Proponents of GC have persuasive software engineering arguments on their side: automatic storage reclamation simplifies programming and reduces errors, thus increasing programmer productivity. Ultimately, increasing computer speed and memory capacity made GC a reasonable choice for a much wider range of systems. Java brought it into the mainstream, where it has been quite successful. We have even reached the point where C++, originally posted with signs reading "No GC here!", now offers optional support for it.
But the holy grail for automatic storage management has been to achieve GC for real-time systems. Real-time GC is challenging for several reasons. One is that real-time systems cannot tolerate large pauses. This requires the collector either to be incremental at a fine grain or to run concurrently with the program (called the mutator in GC parlance because it nefariously changes pointers around while the GC is at work). I can recall when I was a graduate student it seemed there was a veritable industry around presenting concurrent GC algorithms in this very publication, with proofs of correctness. In fact, these proofs were offered because they were among the hardest correctness proofs researchers could conceive. Needless to say, this suggests the difficulty of getting concurrent GC algorithms right, much less translating them into correct implementations.
It is quite a tour de force that the authors of the following paper have built a provably correct real-time collector for reconfigurable hardware.

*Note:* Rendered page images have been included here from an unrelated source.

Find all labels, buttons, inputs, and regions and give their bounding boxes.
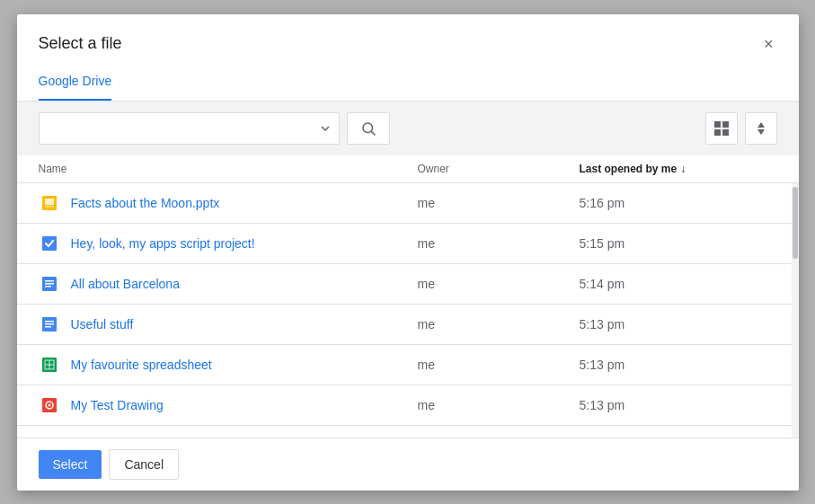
col-owner-header: Owner <box>418 163 580 175</box>
file-label: All about Barcelona <box>71 277 180 291</box>
file-label: Useful stuff <box>71 317 134 332</box>
table-row[interactable]: All about Barcelona me 5:14 pm <box>17 264 799 305</box>
last-opened-cell: 5:16 pm <box>580 196 777 210</box>
col-name-header: Name <box>39 163 418 175</box>
table-row[interactable]: My favourite spreadsheet me 5:13 pm <box>17 345 799 385</box>
grid-view-button[interactable] <box>705 112 738 145</box>
file-label: Hey, look, my apps script project! <box>71 236 255 251</box>
slides-icon <box>39 192 60 214</box>
owner-cell: me <box>418 196 580 210</box>
table-row[interactable]: My Test Drawing me 5:13 pm <box>17 385 799 426</box>
dialog-footer: Select Cancel <box>17 438 799 491</box>
table-row[interactable]: Hey, look, my apps script project! me 5:… <box>17 224 799 264</box>
file-label: Facts about the Moon.pptx <box>71 196 220 210</box>
svg-rect-16 <box>45 323 54 325</box>
owner-cell: me <box>418 277 580 291</box>
script-icon <box>39 233 60 254</box>
search-dropdown-button[interactable] <box>311 112 340 145</box>
tab-google-drive[interactable]: Google Drive <box>39 63 112 101</box>
last-opened-cell: 5:14 pm <box>580 277 777 291</box>
svg-rect-5 <box>722 129 729 136</box>
svg-line-1 <box>371 131 375 135</box>
file-label: My Test Drawing <box>71 398 164 412</box>
cancel-button[interactable]: Cancel <box>109 449 179 480</box>
chevron-down-icon <box>320 123 331 134</box>
file-name-cell: Useful stuff <box>39 314 418 335</box>
file-name-cell: Hey, look, my apps script project! <box>39 233 418 254</box>
svg-point-24 <box>48 403 50 406</box>
file-name-cell: All about Barcelona <box>39 273 418 295</box>
svg-rect-2 <box>714 121 721 128</box>
dialog-header: Select a file × <box>17 14 799 56</box>
scrollbar-thumb <box>793 187 798 259</box>
svg-rect-9 <box>42 236 57 251</box>
svg-rect-3 <box>722 121 729 128</box>
select-file-dialog: Select a file × Google Drive <box>17 14 799 491</box>
close-button[interactable]: × <box>760 32 777 56</box>
file-name-cell: My favourite spreadsheet <box>39 354 418 376</box>
search-container <box>39 112 340 145</box>
scrollbar[interactable] <box>792 183 799 438</box>
owner-cell: me <box>418 398 580 412</box>
svg-rect-4 <box>714 129 721 136</box>
search-button[interactable] <box>347 112 390 145</box>
svg-rect-17 <box>45 326 51 328</box>
svg-rect-11 <box>45 280 54 282</box>
search-input[interactable] <box>39 112 340 145</box>
svg-point-0 <box>363 123 373 133</box>
owner-cell: me <box>418 358 580 372</box>
sort-icon <box>753 120 769 137</box>
last-opened-cell: 5:13 pm <box>580 398 777 412</box>
docs-icon <box>39 314 60 335</box>
file-list: Facts about the Moon.pptx me 5:16 pm Hey… <box>17 183 799 438</box>
svg-rect-15 <box>45 321 54 323</box>
dialog-title: Select a file <box>39 34 122 53</box>
last-opened-cell: 5:13 pm <box>580 358 777 372</box>
svg-rect-8 <box>45 206 54 208</box>
docs-icon <box>39 273 60 295</box>
table-row[interactable]: Useful stuff me 5:13 pm <box>17 305 799 345</box>
grid-icon <box>713 120 730 137</box>
svg-rect-12 <box>45 283 54 285</box>
file-name-cell: Facts about the Moon.pptx <box>39 192 418 214</box>
file-name-cell: My Test Drawing <box>39 394 418 416</box>
sheets-icon <box>39 354 60 376</box>
last-opened-cell: 5:13 pm <box>580 317 777 332</box>
toolbar <box>17 102 799 155</box>
file-label: My favourite spreadsheet <box>71 358 212 372</box>
col-last-header: Last opened by me ↓ <box>580 163 777 175</box>
svg-rect-13 <box>45 286 51 287</box>
select-button[interactable]: Select <box>39 450 102 479</box>
search-icon <box>360 120 376 137</box>
tabs-bar: Google Drive <box>17 63 799 102</box>
svg-rect-7 <box>45 199 54 205</box>
sort-button[interactable] <box>745 112 777 145</box>
drawing-icon <box>39 394 60 416</box>
table-row[interactable]: Facts about the Moon.pptx me 5:16 pm <box>17 183 799 224</box>
owner-cell: me <box>418 317 580 332</box>
last-opened-cell: 5:15 pm <box>580 236 777 251</box>
owner-cell: me <box>418 236 580 251</box>
table-header: Name Owner Last opened by me ↓ <box>17 155 799 183</box>
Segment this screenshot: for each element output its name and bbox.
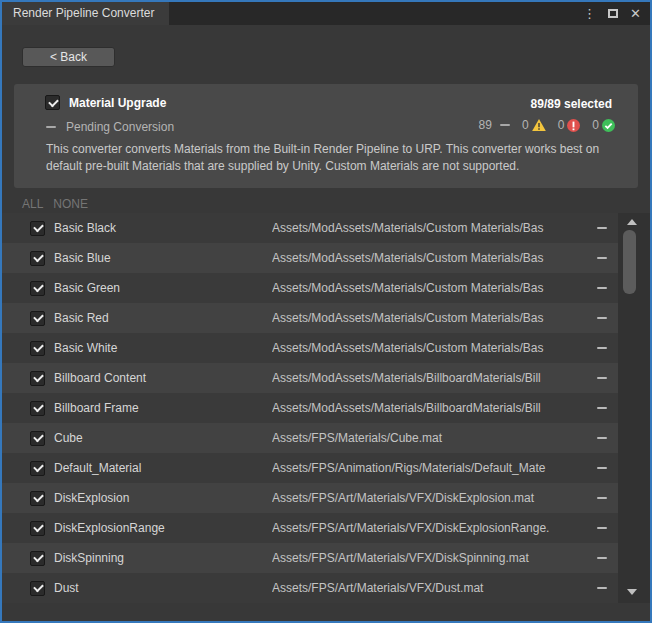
scroll-down-icon[interactable]: [627, 589, 637, 595]
item-checkbox[interactable]: [30, 221, 45, 236]
item-status-dash-icon: [597, 527, 607, 529]
table-row: Cube Assets/FPS/Materials/Cube.mat: [2, 423, 618, 453]
scroll-up-icon[interactable]: [627, 219, 637, 225]
warning-count: 0: [522, 118, 529, 132]
render-pipeline-converter-window: Render Pipeline Converter ⋮ ✕ < Back Mat…: [0, 0, 652, 623]
item-checkbox[interactable]: [30, 431, 45, 446]
status-counts: 89 0 0 0: [479, 118, 615, 132]
table-row: Basic Red Assets/ModAssets/Materials/Cus…: [2, 303, 618, 333]
item-name: Cube: [54, 431, 272, 445]
item-checkbox[interactable]: [30, 311, 45, 326]
item-status-dash-icon: [597, 437, 607, 439]
item-name: Dust: [54, 581, 272, 595]
converter-name: Material Upgrade: [69, 96, 166, 110]
item-status-dash-icon: [597, 587, 607, 589]
item-path: Assets/ModAssets/Materials/Custom Materi…: [272, 311, 591, 325]
table-row: DiskExplosion Assets/FPS/Art/Materials/V…: [2, 483, 618, 513]
table-row: Basic Green Assets/ModAssets/Materials/C…: [2, 273, 618, 303]
item-checkbox[interactable]: [30, 491, 45, 506]
item-path: Assets/ModAssets/Materials/Custom Materi…: [272, 281, 591, 295]
item-path: Assets/FPS/Materials/Cube.mat: [272, 431, 591, 445]
item-path: Assets/FPS/Animation/Rigs/Materials/Defa…: [272, 461, 591, 475]
window-title: Render Pipeline Converter: [13, 6, 154, 20]
window-controls: ⋮ ✕: [583, 2, 641, 25]
item-checkbox[interactable]: [30, 581, 45, 596]
error-icon: [567, 119, 580, 132]
item-name: Basic Blue: [54, 251, 272, 265]
item-name: Basic Green: [54, 281, 272, 295]
table-row: Billboard Frame Assets/ModAssets/Materia…: [2, 393, 618, 423]
item-status-dash-icon: [597, 347, 607, 349]
scrollbar[interactable]: [618, 213, 650, 603]
item-path: Assets/FPS/Art/Materials/VFX/DiskSpinnin…: [272, 551, 591, 565]
item-path: Assets/FPS/Art/Materials/VFX/DiskExplosi…: [272, 521, 591, 535]
pending-count: 89: [479, 118, 492, 132]
title-bar: Render Pipeline Converter ⋮ ✕: [2, 2, 650, 25]
item-name: Basic White: [54, 341, 272, 355]
item-status-dash-icon: [597, 557, 607, 559]
item-path: Assets/ModAssets/Materials/BillboardMate…: [272, 371, 591, 385]
table-row: Basic Black Assets/ModAssets/Materials/C…: [2, 213, 618, 243]
success-count: 0: [592, 118, 599, 132]
selected-count: 89/89 selected: [531, 97, 612, 111]
item-status-dash-icon: [597, 257, 607, 259]
item-path: Assets/ModAssets/Materials/Custom Materi…: [272, 341, 591, 355]
item-checkbox[interactable]: [30, 461, 45, 476]
converter-description: This converter converts Materials from t…: [46, 141, 614, 175]
back-button[interactable]: < Back: [22, 47, 115, 67]
converter-checkbox[interactable]: [45, 95, 60, 110]
item-checkbox[interactable]: [30, 401, 45, 416]
table-row: DiskSpinning Assets/FPS/Art/Materials/VF…: [2, 543, 618, 573]
item-name: Billboard Content: [54, 371, 272, 385]
materials-list: Basic Black Assets/ModAssets/Materials/C…: [2, 213, 618, 603]
item-path: Assets/FPS/Art/Materials/VFX/Dust.mat: [272, 581, 591, 595]
item-status-dash-icon: [597, 287, 607, 289]
item-path: Assets/ModAssets/Materials/Custom Materi…: [272, 251, 591, 265]
error-count: 0: [558, 118, 565, 132]
item-name: DiskExplosion: [54, 491, 272, 505]
item-path: Assets/ModAssets/Materials/Custom Materi…: [272, 221, 591, 235]
close-icon[interactable]: ✕: [630, 7, 641, 20]
pending-count-dash-icon: [500, 124, 510, 126]
tab-render-pipeline-converter[interactable]: Render Pipeline Converter: [2, 2, 169, 25]
item-name: Basic Red: [54, 311, 272, 325]
warning-icon: [532, 119, 546, 131]
item-checkbox[interactable]: [30, 341, 45, 356]
table-row: Billboard Content Assets/ModAssets/Mater…: [2, 363, 618, 393]
item-path: Assets/FPS/Art/Materials/VFX/DiskExplosi…: [272, 491, 591, 505]
item-name: DiskExplosionRange: [54, 521, 272, 535]
pending-dash-icon: [46, 126, 56, 128]
scrollbar-thumb[interactable]: [623, 230, 636, 294]
item-status-dash-icon: [597, 467, 607, 469]
item-name: Basic Black: [54, 221, 272, 235]
item-status-dash-icon: [597, 497, 607, 499]
item-checkbox[interactable]: [30, 281, 45, 296]
item-status-dash-icon: [597, 317, 607, 319]
item-checkbox[interactable]: [30, 371, 45, 386]
maximize-icon[interactable]: [608, 9, 618, 18]
item-checkbox[interactable]: [30, 251, 45, 266]
table-row: Basic White Assets/ModAssets/Materials/C…: [2, 333, 618, 363]
item-name: Billboard Frame: [54, 401, 272, 415]
item-path: Assets/ModAssets/Materials/BillboardMate…: [272, 401, 591, 415]
item-status-dash-icon: [597, 227, 607, 229]
item-status-dash-icon: [597, 377, 607, 379]
table-row: Default_Material Assets/FPS/Animation/Ri…: [2, 453, 618, 483]
select-none-button[interactable]: NONE: [53, 197, 88, 211]
item-checkbox[interactable]: [30, 521, 45, 536]
table-row: DiskExplosionRange Assets/FPS/Art/Materi…: [2, 513, 618, 543]
item-status-dash-icon: [597, 407, 607, 409]
item-name: Default_Material: [54, 461, 272, 475]
item-checkbox[interactable]: [30, 551, 45, 566]
select-all-button[interactable]: ALL: [22, 197, 43, 211]
pending-conversion-label: Pending Conversion: [66, 120, 174, 134]
table-row: Basic Blue Assets/ModAssets/Materials/Cu…: [2, 243, 618, 273]
table-row: Dust Assets/FPS/Art/Materials/VFX/Dust.m…: [2, 573, 618, 603]
success-icon: [602, 119, 615, 132]
converter-panel: Material Upgrade 89/89 selected Pending …: [14, 84, 638, 188]
item-name: DiskSpinning: [54, 551, 272, 565]
kebab-menu-icon[interactable]: ⋮: [583, 7, 596, 20]
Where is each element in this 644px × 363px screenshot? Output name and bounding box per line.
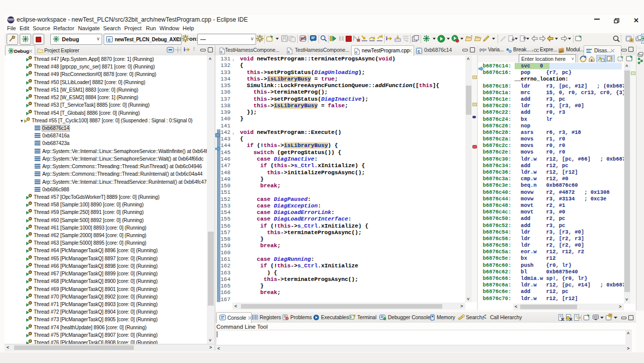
svg-text:c: c: [220, 49, 223, 54]
svg-text:x: x: [531, 48, 533, 53]
svg-text:c: c: [418, 48, 420, 53]
svg-text:c: c: [355, 50, 358, 54]
svg-text:c: c: [108, 37, 111, 42]
svg-text:c: c: [288, 49, 290, 54]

Concurrent GC alone is not enough to achieve real-time storage management. You also need provable bounds on the time to collect and the maximum memory needed by your program running under this scheme. Firstly, the collector cannot fall behind the mutator: it must be able to collect disused memory and recycle it for mutator use at least as fast as the mutator allocates memory units. An implication is that unless you can impose an artificial bound on the mutator’s allocation rate, your collector must not only be concurrent but also fast.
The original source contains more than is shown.